That said, Reiter stresses that melatonin has no known toxic threshold, so even though we don’t know what the ideal dose is, we do know it’s safe even at high doses. Additionally, the timing of the dose will be important. The first dose should be taken immediately, but subsequent melatonin dosing should follow circadian biology, so around 10 a.m., 4 p.m., and before bed.
“If I had a heart attack and I had melatonin on my person, I would take melatonin,” Reiter says. “The question is how much? ... This is not a recommendation to any of your patients, but I would not be hesitant about taking 50 milligrams at the time, and some subsequently for the next 24 hours, even during the day. Because you don't want to lose any more heart cells than is absolutely necessary ...

I have suggested this a number of times. In other words, an emergency medical technician goes out, picks up a patient who has clearly a heart attack. I think on site, immediately, melatonin should be given intravenously rather than orally. It'd be difficult to give it orally. That would be my recommendation.”

EMERGENCY MEDICAL KIT FOR ACUTE HEART ATTACK OR STROKE

In cases of an acute heart attack or stroke (which have virtually identical tissue damage mechanisms: one affects the heart and the other your brain), I would also add methylene blue. Methylene blue is well-documented to be highly beneficial for reperfusion injuries, (2) especially if you do it right at the beginning of the event, because it augments cytochromes to allow the continued production of ATP even without the use of oxygen. 

Melatonin and methylene blue belong in every emergency medical kit. In cases of an acute heart attack or stroke, melatonin can help limit the damage, while methylene blue augments cytochromes to allow the continued production of ATP even without the use of oxygen, which also helps minimize cell death and tissue damage.

So, together, methylene blue and melatonin could act as a one-two punch if you've got a stroke or heart attack. They really should be part of every emergency kit.

As an interesting side note, melatonin can also be useful in people with Type 2 diabetes. Reiter notes he has diabetic colleagues who take 1 gram of melatonin daily to counteract the free radical damage caused by hyperglycemia. Keep in mind that melatonin does not treat the cause of the diabetes. It only helps to counteract the damage being caused.

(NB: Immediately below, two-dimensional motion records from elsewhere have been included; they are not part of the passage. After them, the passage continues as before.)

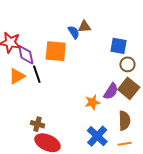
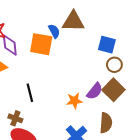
brown triangle: (84, 27) -> (73, 21), size x1.6
blue semicircle: (74, 32) -> (54, 31), moved
black line: (37, 74) -> (30, 93), moved

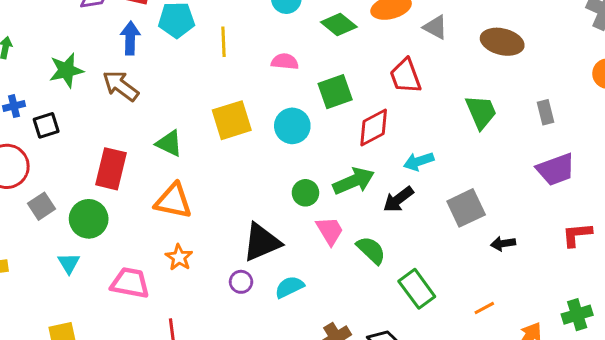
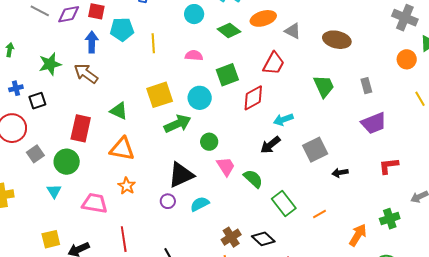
red trapezoid: (405, 76) -> (274, 63), turned -130
green arrow: (354, 181) -> (177, 124), moved
orange line: (484, 308) -> (320, 214), moved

HALF-LIFE AND BIOAVAILABILITY OF MELATONIN  

The half-life of melatonin in the blood is only about 40 minutes. Within cells, the half-life varies according to the level of oxidative stress present. If oxidative stress is high, the melatonin is destroyed much faster; if oxidative stress is low, it remains within the cell much longer.

Reiter also notes that in addition to being a free radical scavenger, all of melatonin’s metabolic kin — its active metabolites, such as N-acetyl-5-methoxytryptamine — are also excellent scavengers. While quickly used up in the presence of high oxidative stress, melatonin is also rapidly taken up when used orally, hence the suggestion to take multiple doses spread out.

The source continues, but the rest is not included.